Supplied data:
==============================

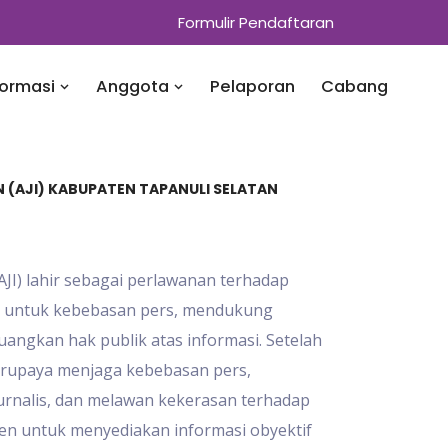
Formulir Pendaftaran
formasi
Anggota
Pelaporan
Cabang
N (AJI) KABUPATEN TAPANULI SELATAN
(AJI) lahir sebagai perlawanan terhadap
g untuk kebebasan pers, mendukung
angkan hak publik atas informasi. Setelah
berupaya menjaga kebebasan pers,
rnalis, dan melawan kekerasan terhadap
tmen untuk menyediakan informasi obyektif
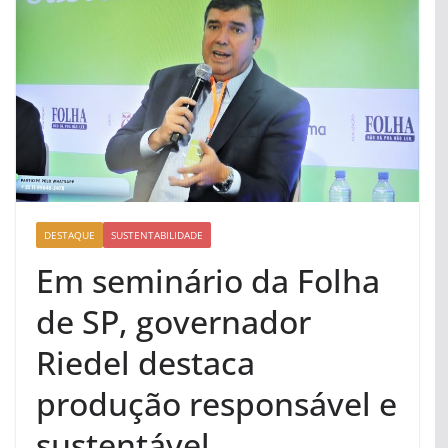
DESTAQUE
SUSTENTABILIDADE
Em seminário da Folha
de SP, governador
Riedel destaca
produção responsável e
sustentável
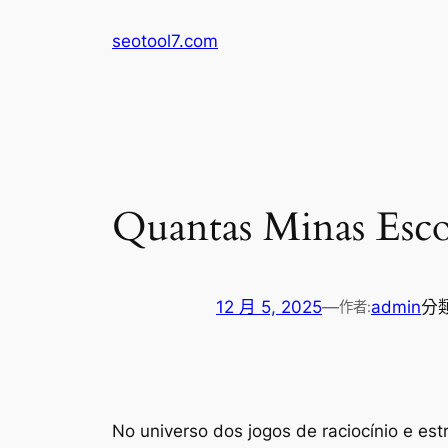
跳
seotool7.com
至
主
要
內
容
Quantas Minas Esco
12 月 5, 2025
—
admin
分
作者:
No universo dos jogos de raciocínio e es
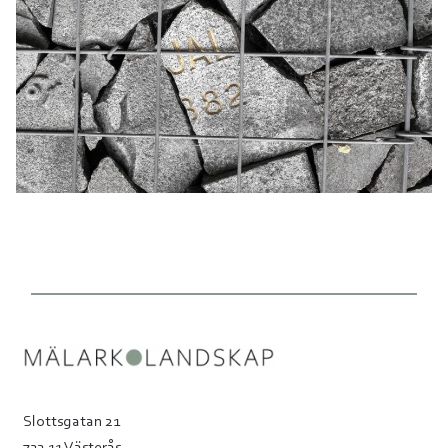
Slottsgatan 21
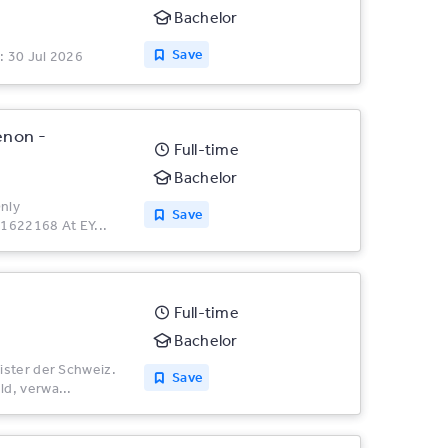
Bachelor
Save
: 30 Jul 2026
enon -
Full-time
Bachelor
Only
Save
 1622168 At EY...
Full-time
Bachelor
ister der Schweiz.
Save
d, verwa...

==============================

Exercise brief: The lines in the records above that include the word "kebebasan" must be copied out.

Answer box:
g untuk kebebasan pers, mendukung
berupaya menjaga kebebasan pers,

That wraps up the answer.